Estrenando nuevo año, es propicio reflexionar sobre un tema que ha sido trillado por expertos. Hay cuatro formas de huir de la realidad, y con ellas demostramos no saber vivir. Aferrarse al pasado, por añoranza o por amargura; y las afincadas al futuro, bien porque le temen, o porque ven la realización de sus sueños.

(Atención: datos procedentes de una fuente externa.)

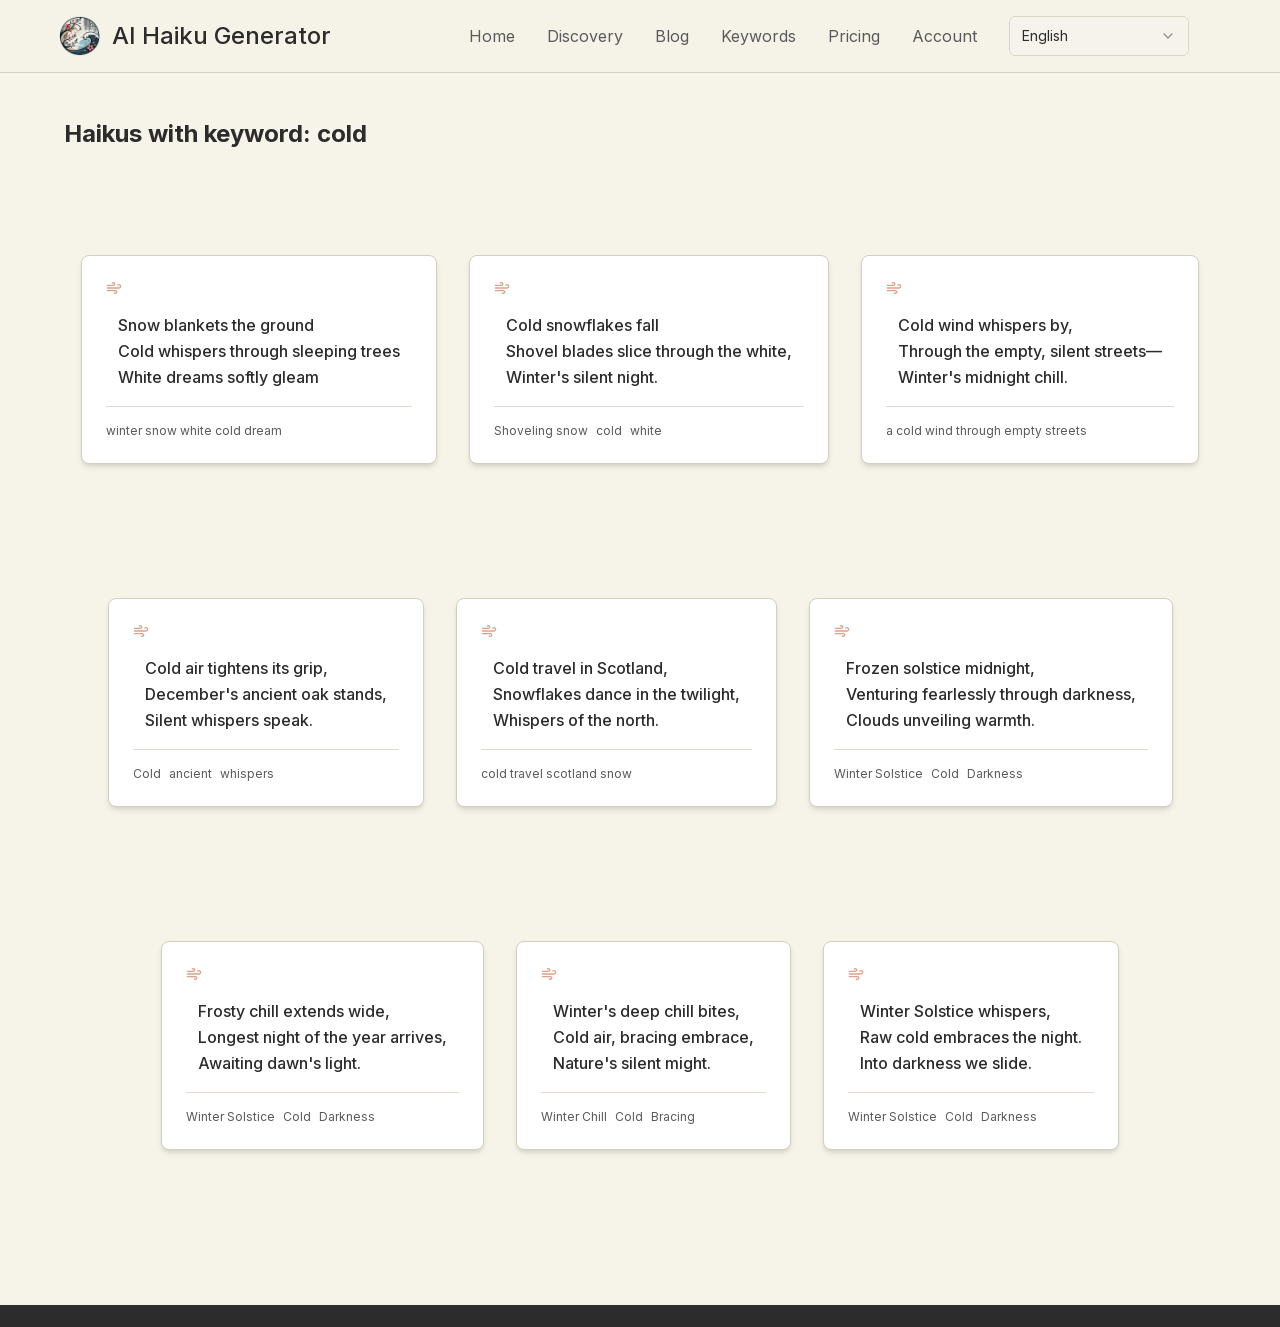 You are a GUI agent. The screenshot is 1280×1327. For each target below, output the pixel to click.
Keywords (758, 36)
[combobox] (1099, 36)
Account (944, 36)
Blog (672, 36)
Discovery (585, 36)
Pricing (854, 36)
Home (492, 36) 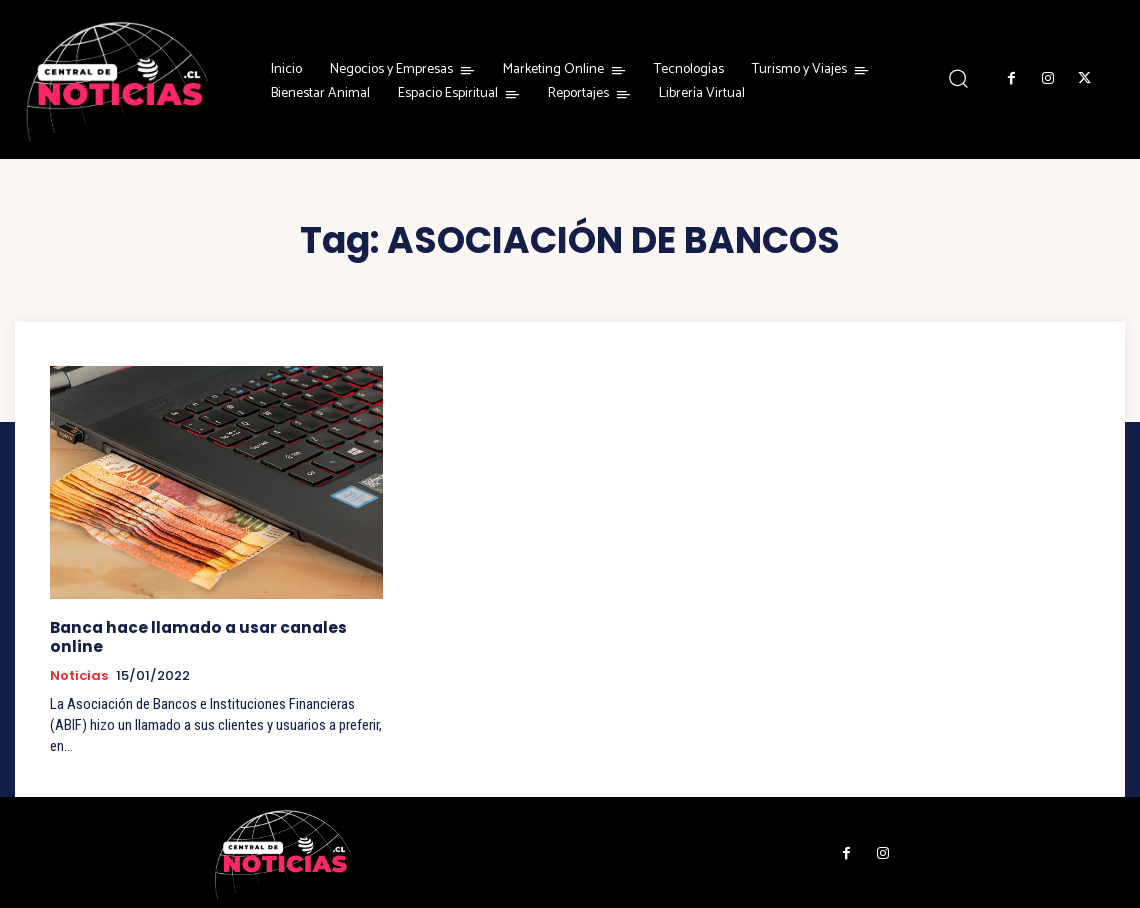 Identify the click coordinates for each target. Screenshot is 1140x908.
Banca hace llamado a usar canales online (196, 636)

Hay seres que siguen aferrados al pasado por algún fracaso o lesión. Se amargan porque hace 20 años el padre los abandonó o el novio la dejó, una especie de no haberse perdonado el viejo dolor, y ahí viven. Propio de los que no gustan del presente y como no poseen la fórmula de modificarlo. Y no es que el pasado no sea útil. Nos conviene cuando resplandece al presente, como utilidad para el futuro, esto es, que deja de ser pasado y se torna en señuelo y no en añoranza. De ahí que los entendidos afirmen que, de cada cien hombres, uno lo toma para mejorar el futuro, mientras que el 99 % como refugio sentimental porque no les agrada el presente.
Muchos de los que viven del pasado, reflejan el universo aterrador del futuro. Son asistidos por el pánico hacia él, que en otras épocas fue achaque exclusivo de personas maduras, hoy azota a los jóvenes.
Unamuno se irritaba, con razón, cuando la gente le hablaba del porvenir. “Eso que llaman el porvenir es una de las grandes mentiras. El verdadero porvenir es hoy. ¿Qué será de nosotros mañana? ¡No hay mañana! ¿Qué es de nosotros hoy, ahora? Esta es la única cuestión”.
Todo en exceso es nocivo, y los sueños, en idéntica forma, llevados al extremo, cumplen lo que nos decían los abuelos: “Quien repite cuatro veces que la felicidad llegará mañana, la quinta vez expresa que no vendrá jamás”. Los sueños excesivos son casi siempre el preámbulo de las aflicciones.
El presente es nuestra única tarea, esta hora, porque Dios mismo no nos espera en el mañana. El encuentro con Él es hoy.
El episodio del vivir está en nosotros, somos dueños del ahora y del aquí: el pasado ya no lo podemos modificar; el futuro, lo desconocemos y nada podemos sobre él. Solo el presente es nuestro, el momento que podemos administrar.
Vivamos el presente, aprovechando la sabiduría del pasado y el estímulo del porvenir, de un mañana que queremos más humano y más próspero. El conflicto no es rememorar momentos intensos, ni concebir una vida codiciada, el problema se presenta cuando nos amparamos en uno u otro lado de manera continuada.
“El pasado está escrito en la memoria y el futuro está presente en el deseo”: Carlos Fuentes.